Nicole Underwood, director of operations for Roosevelt Row CDC, said this was a way to have something visual and recognizable to attract visitors to the Arts District.
“The artists who we worked with are artists who already have a strong visual presence in the area,” she said. These are local artists like Andy Brown, Tato Caraveo, Angel Diaz, Thomas “Breeze” Marcus, JB Snyder, Roy Wasson Valle and Yai, who each painted planters along First Street and also have murals scattered around Roosevelt Row.
Underwood said the new signage and planters show “a lot of support of the arts district.
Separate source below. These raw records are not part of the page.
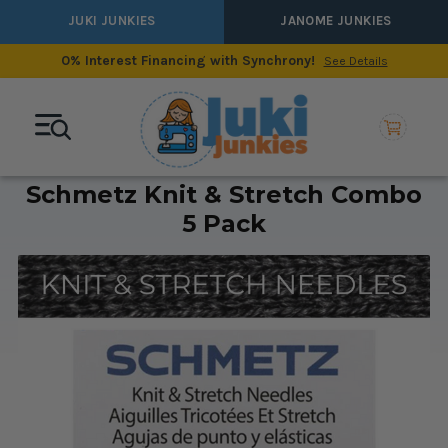
JUKI JUNKIES
JANOME JUNKIES
0% Interest Financing with Synchrony!
See Details
Schmetz Knit & Stretch Combo
5 Pack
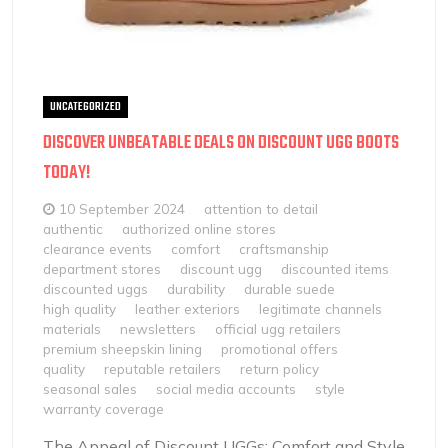
UNCATEGORIZED
DISCOVER UNBEATABLE DEALS ON DISCOUNT UGG BOOTS
TODAY!
10 September 2024
attention to detail
authentic
authorized online stores
clearance events
comfort
craftsmanship
department stores
discount ugg
discounted items
discounted uggs
durability
durable suede
high quality
leather exteriors
legitimate channels
materials
newsletters
official ugg retailers
premium sheepskin lining
promotional offers
quality
reputable retailers
return policy
seasonal sales
social media accounts
style
warranty coverage
The Appeal of Discount UGGs: Comfort and Style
There’s no line or clash of cultures, but a blend of neighborhoods.”
The names of area bars, restaurants and galleries are now displayed in bright hues of blue, yellow, orange and green on metal signs designed by brand consultant Caleb Barclay and created by Ruben Gonzales of 11th Monk3y Industries.
The two met through Seed Spot, and Barclay said he wanted Gonzales to make the signs, because he’s a local manufacturer and has great work.
“Naturally, he was a good fit for this project,” he said.
Gonzales was a crucial part to making the signs into a reality, according to Barclay. After receiving donations from community leaders, he was able to purchase the materials for the signs while Gonzales donated his time, working through the night to get them finished in time for Super Bowl.
Barclay stressed that there were many people who contributed to the activations and that it formed as a result of a community effort.
The signs were placed into the planters painted by the artists, starting at Van Buren Street and continuing north until Roosevelt Street.
Rasmussen said the best part of the experience was seeing everyone get excited about what First Street could be. He also said that there’s now a larger conversation taking place about how Phoenix Community Alliance can help shape urban design with the city.